Sometime later, the Nerima house is taken over by the Suzuki Real Estate, owned by Tatsuya Suzuki, for sale. Tatsuya contacts his spiritually aware sister, Kyoko, to visit the house. She immediately feels discomfort upon entering and becomes further disturbed after a brief meeting with Kayako. After gulping sake, Kyoko tells Tatsuya that anyone who wants to purchase the house has to drink the sake. According to an old custom, if they find the sake distasteful, that means they are being surrounded by bad spirits. She makes a hasty escape from the house, leaving her brother behind. A while later, Kyoko is informed that the house has been sold to Yoshima and Hiroshi Kitada, who find the sake pleasant. However, Kyoko is startled by Yoshima, who stares at her from a window.

== Cast ==

- Yūrei Yanagi as Shunsuke Kobayashi (小林 俊介, Kobayashi Shunsuke)
- Chiaki Kuriyama as Mizuho Tamura (田村 瑞穂, Tamura Mizuho)
- Hitomi Miwa as Yuki (由紀)
- Asumi Miwa as Kanna Murakami (村上 柑菜, Murakami Kanna)
- Kazushi Andō as Tsuyoshi Murakami (村上 強志, Murakami Tsuyoshi)
- Yumi Yoshiyuki as Noriko Murakami (村上 典子, Murakami Noriko)
- Yue as Manami Kobayashi (小林 真奈美, Kobayashi Manami)
- Kaori Fujii as Yoshimi Kitada (北田 良美, Kitada Yoshimi)
- Yūko Daike as Kyoko Suzuki (鈴木 響子, Suzuki Kyōko)
- Makoto Ashikawa as Tatsuya Suzuki (鈴木 達也, Suzuki Tatsuya)
- Takako Fuji as Kayako Saeki
- Ryōta Koyama as Toshio Saeki
- Takashi Matsuyama as Takeo Saeki

==Release and reception==
Ju-On: The Curse was released on home video on February 11, 2000. The film will be released in Japan in theaters in 4K resolution on August 8, 2025.

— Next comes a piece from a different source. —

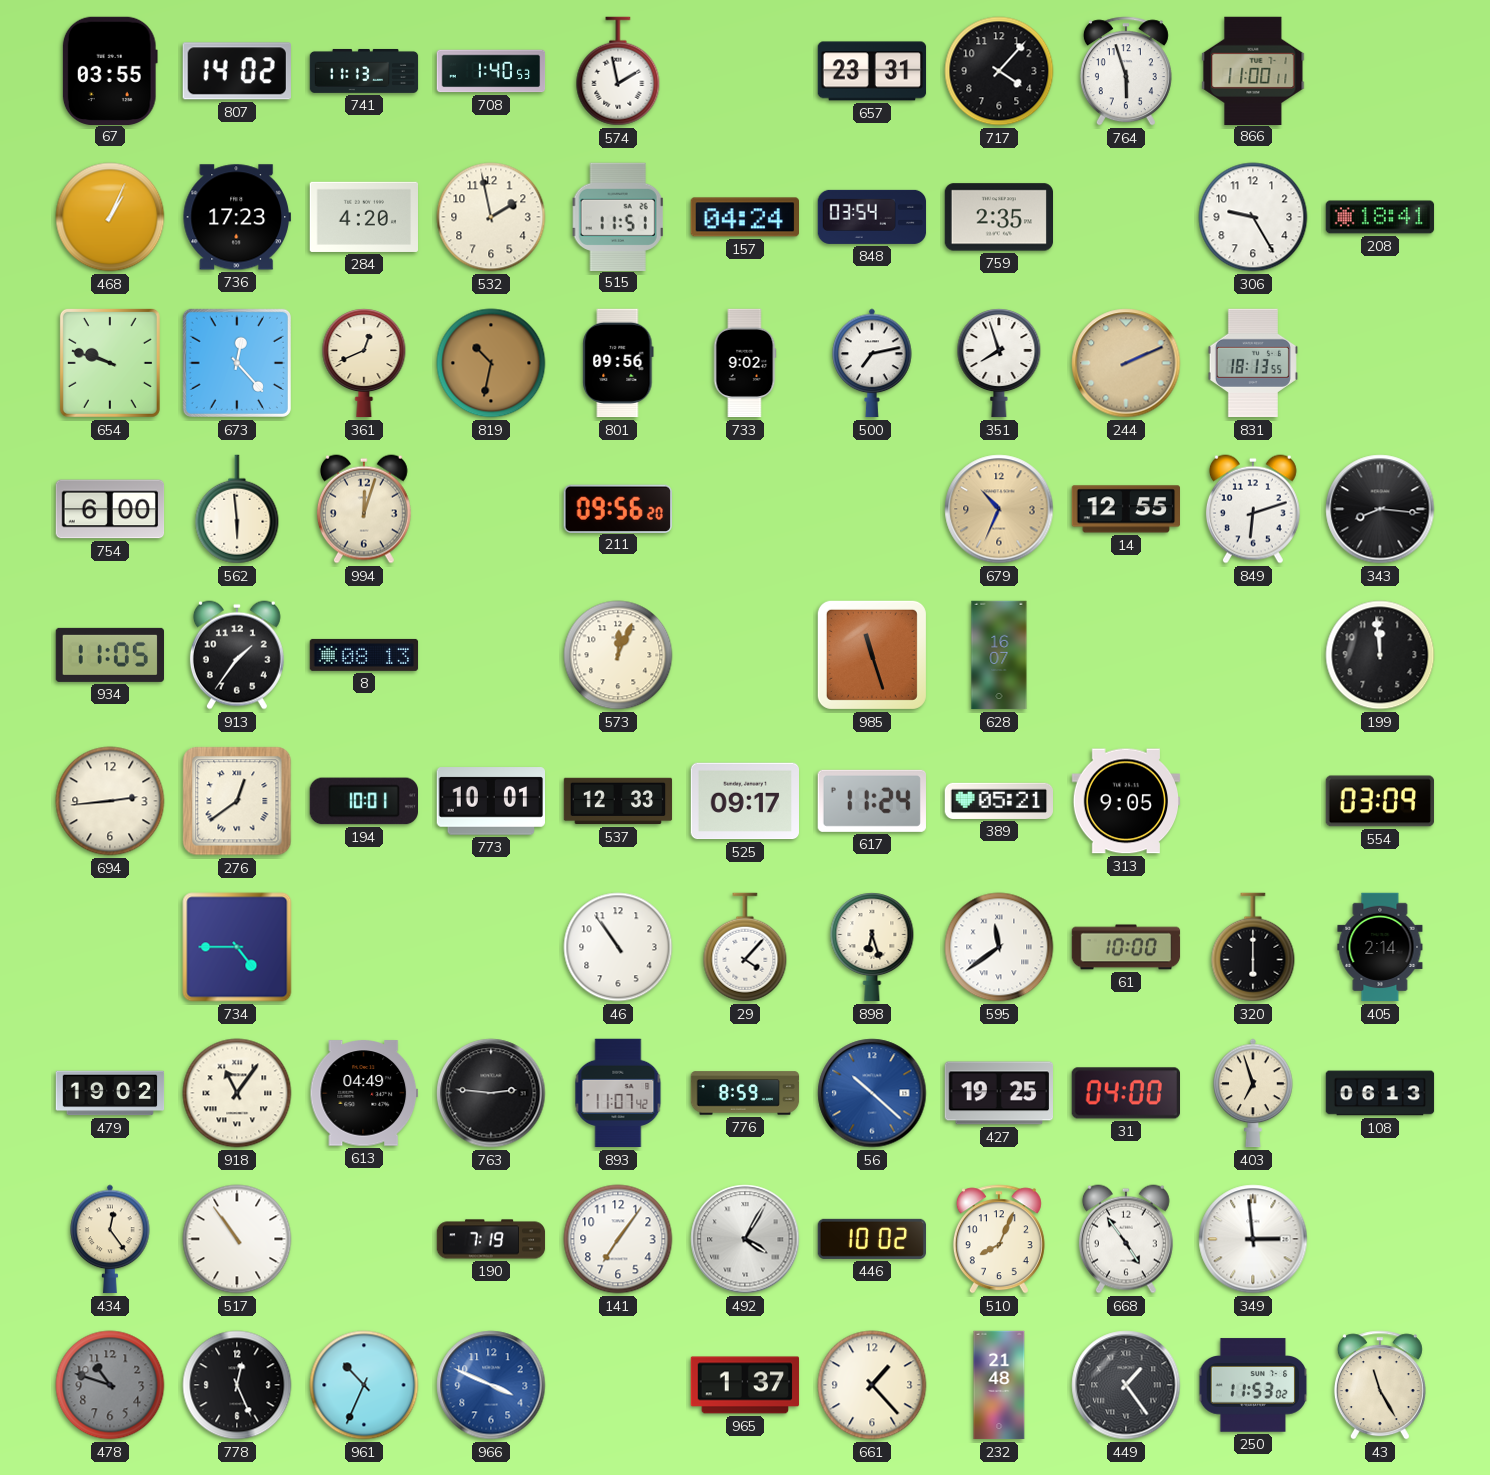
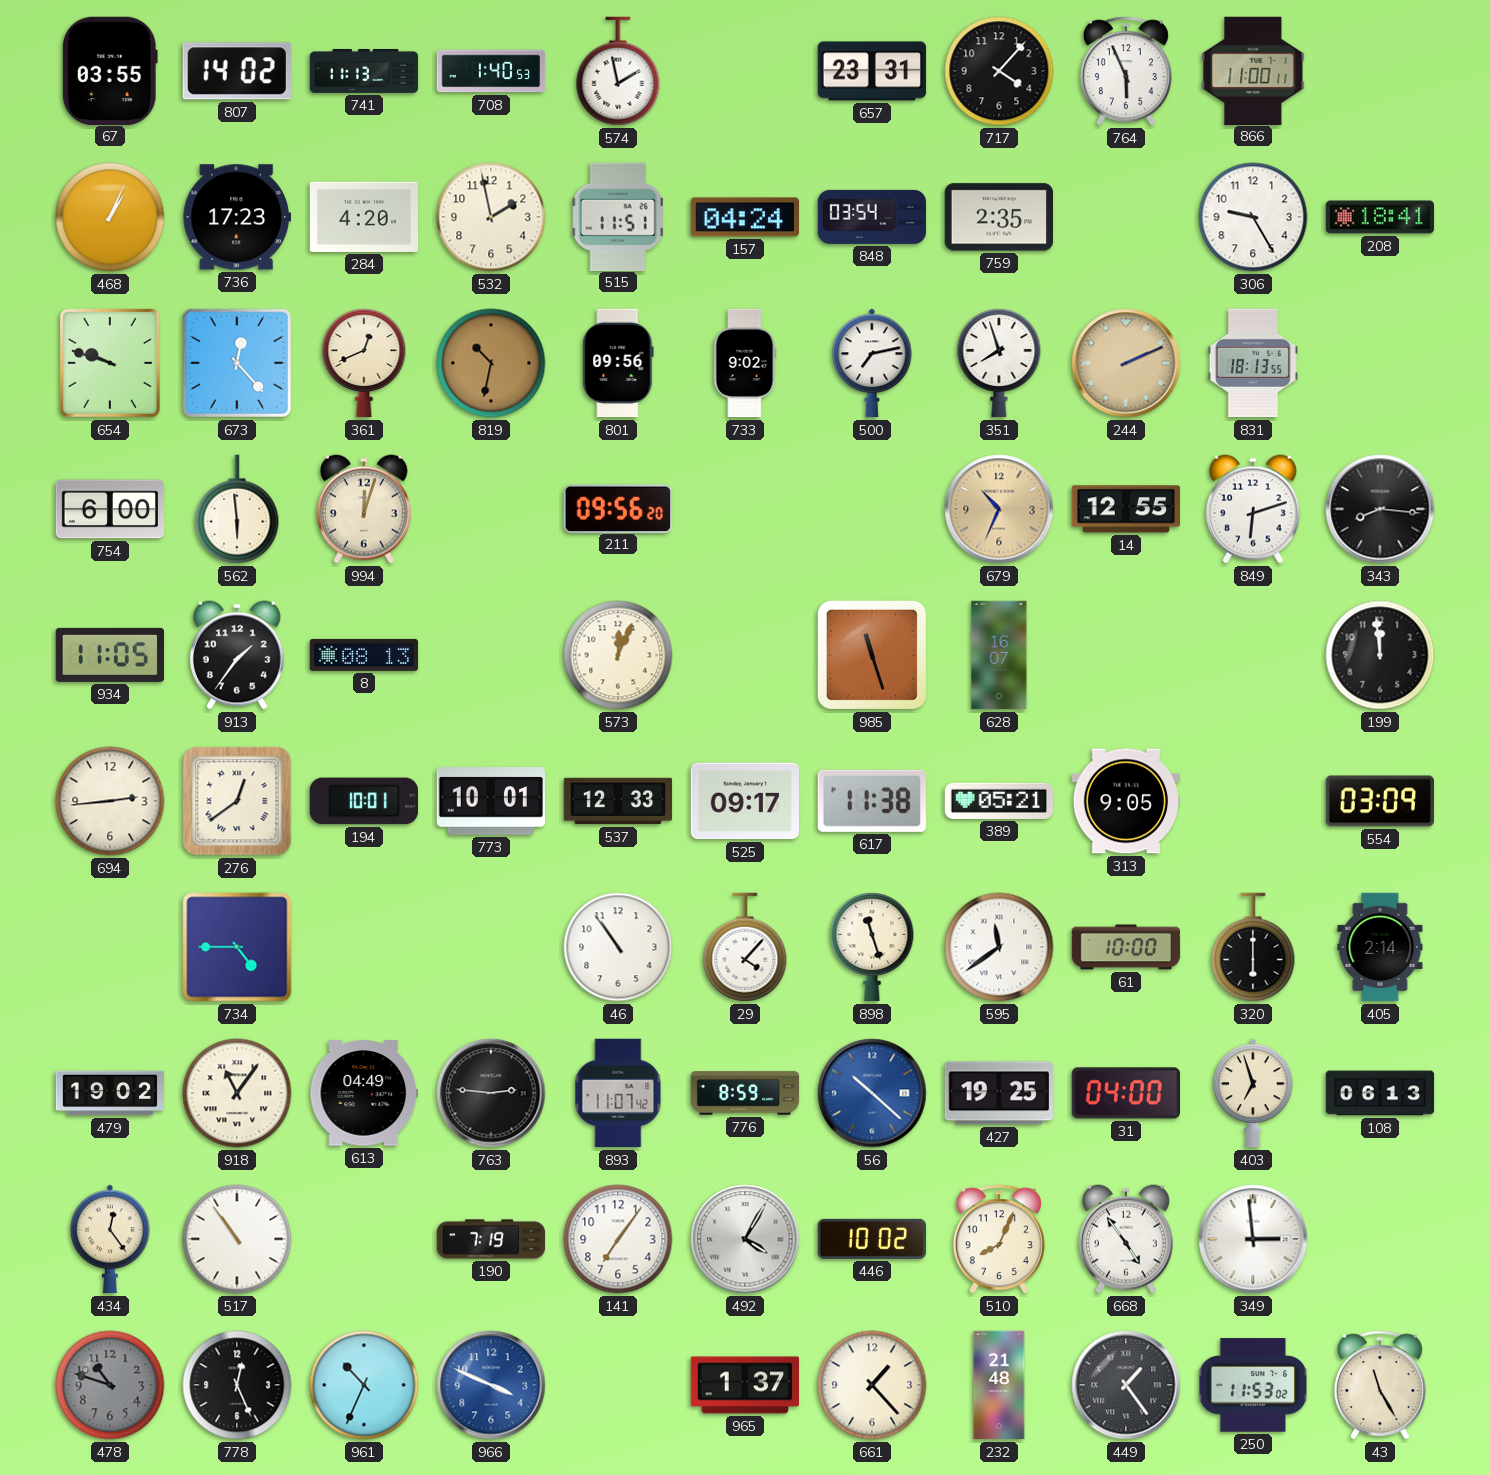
764: 5:57 -> 5:56
617: 11:24 -> 11:38
898: 6:27 -> 11:27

AllMovie called it a "surprisingly effective low-budget horror video from Japan", writing, "while the plot never quite comes together—it's haphazard and confusing—the movie succeeds because of its unnervingly creepy atmosphere and consistently mournful and unsettling tone".

==Stage adaptation==
A stage play adaptation of Ju-On was developed in 2023. It adapts the plots from this film and its sequel.